SME representatives discussed the EU Cybersecurity Act’s certification framework with experts from the EU Commission and the European Cybersecurity Agency ENISA

“SMEs, standards, and the EU Cybersecurity Act” was the title of this year’s SBS ICT Forum, and its topic could have been described similarly: SMEs need to make cybersecurity the standard. The forum discussed the role of standards in making sure that SMEs all along the supply chain meet the right level of cybersecurity assurance.

In his opening remarks in front of 50 interested participants, DIGITAL SME Secretary-General Sebastiano Toffaletti painted a dire picture: “Statistics show that 60% of SMEs who suffer a major cyberattack never recover from it, meaning that they have to shut down”. Adopting adequate cybersecurity solutions is still uncommon for most European user SMEs, for a number of reasons; a lack of time, money and skills are at the top of the list. Many small businesses don’t have cybersecurity on their radar at all.  As entrepreneur and cybersecurity expert Iñaki Eguía put it: “The problem is that many SMEs don’t see cybersecurity as a potential industry enabler, but as a burden, a constraint”. 

Digital SMEs as “hidden champions”

On the other hand, Europe also has many “hidden champions” in cybersecurity. Some digital SMEs are at the forefront of developing cybersecurity solutions or advising other SMEs on how to optimise processes and make their operations more secure. 

Going digital is a major game-changer for industrial processes, and moves the vulnerability from the physical to the online space. SMEs up and down the supply chain need to be taken into consideration when proposing measures aimed at a higher level of cybersecurity assurance. One way to address this issue is to propose standards and certification frameworks. However, some of the current standards are highly technical and do not provide practical solutions to SMEs. “Therefore, there is a need to think about SME friendly standards and solutions within the framework of the EU Cybersecurity Act,” said Sebastiano Toffaletti in the aftermath of the event. 

The European institutions are aware of this need and have assured their commitment to finding solutions that enable SMEs: “We will be reaching out publicly to understand the needs of communities and SMEs. We want to identify market means where intervention from us can make your life easier”, as Aristotelis Tzafalias, Policy Officer for the Commission’s DG CONNECT put it. 

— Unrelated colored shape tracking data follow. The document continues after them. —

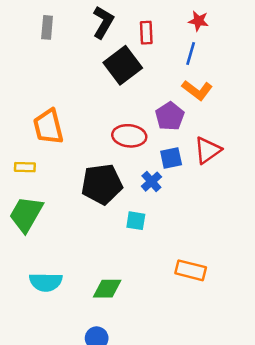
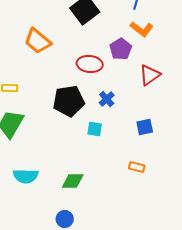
orange trapezoid: (48, 127) -> (38, 41), moved, turned -36
blue square: (171, 158) -> (145, 127), moved
orange rectangle: (191, 270) -> (137, 167), size x0.7

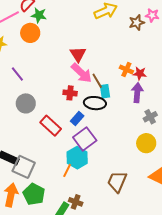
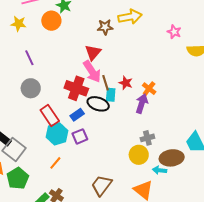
brown star: (137, 23) -> (105, 27), moved
orange cross: (126, 69) -> (149, 89), moved
red star: (140, 73) -> (126, 83), moved
red cross: (70, 93) -> (76, 88), size x1.6
gray cross: (150, 117) -> (147, 138), moved
purple square: (85, 139) -> (80, 136), size x0.7
cyan hexagon: (77, 158) -> (57, 134), moved

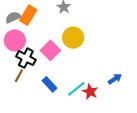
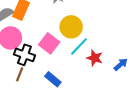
cyan line: (76, 89) -> (79, 46), moved
red star: (90, 92) -> (95, 58), moved

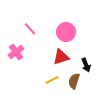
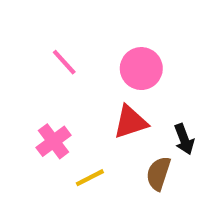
pink cross: (16, 52) -> (53, 141), moved
yellow line: (52, 80) -> (90, 178), moved

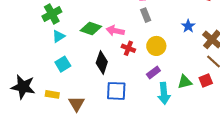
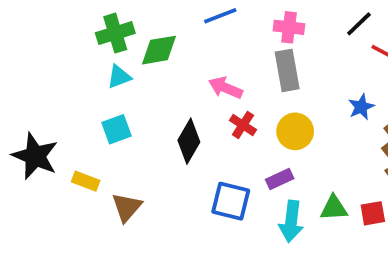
gray rectangle: (146, 15) -> (287, 70), size x1.5
green diamond: (91, 28) -> (159, 50), moved, turned -40
blue square: (116, 91) -> (231, 201), moved

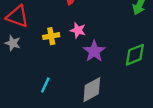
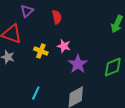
yellow cross: (51, 36) -> (41, 51), turned 32

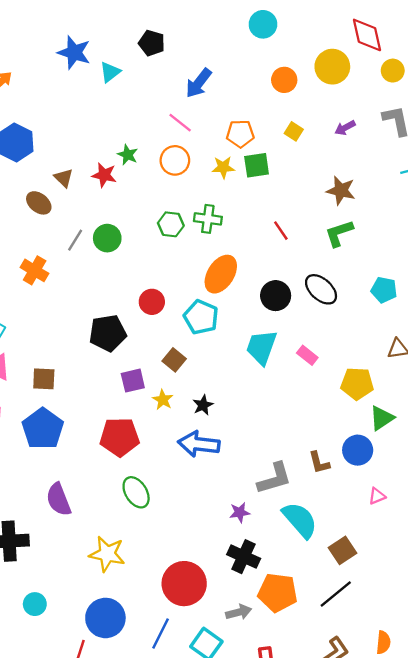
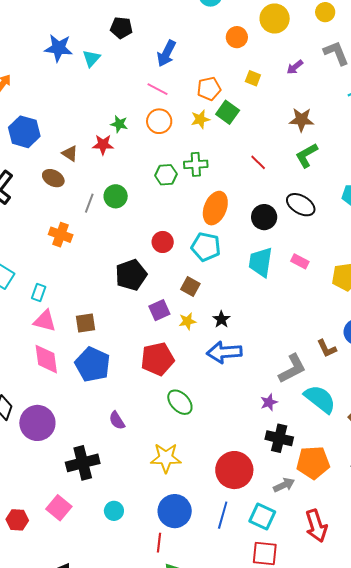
green square: (257, 165) -> (228, 112), turned -35
yellow star: (163, 400) -> (187, 321), turned -30
purple semicircle: (59, 499) -> (117, 420), size x0.7

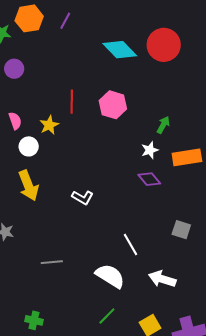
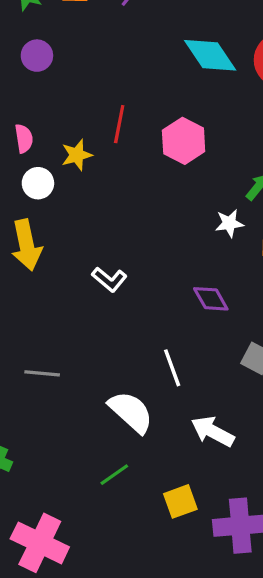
purple diamond: (149, 179) -> (211, 299), moved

The new certification framework could be a “game-changer”

The EU Cybersecurity Act was introduced as a comprehensive framework to increase the level and quality of cybersecurity in Europe and to harmonise its standards, as ENISA expert Prokopios Drogkaris explained in his presentation of the Act. SBS expert Fabio Guasconi affirmed that “it could be a game-changer. Depending on the schemes that will be adopted within it, certification could facilitate cybersecurity to a point where even untrained personnel can make safe choices”. However, the framework also contains potential pitfalls: if the certification schemes are too complex and the adoption lacking, the Cybersecurity Act could be at risk to become just another piece of legislation SMEs don’t even know about. 

Regardless of the “how”, the experts agreed that cybersecurity will have to be “built into SMEs’ digital solutions from the ground up”. SBS and DIGITAL SME were happy to provide a forum that drew so much interest from experts and interested individuals about a topic that is often overlooked in talks about cyber resilience, and we are looking forward to an ongoing conversation about the Cybersecurity Act’s implementation. In the meantime, we will keep working on practical solutions to empower SMEs and help them comply with cybersecurity standards, such as ISO/IEC 27001 for which we developed a handy guide for SMEs.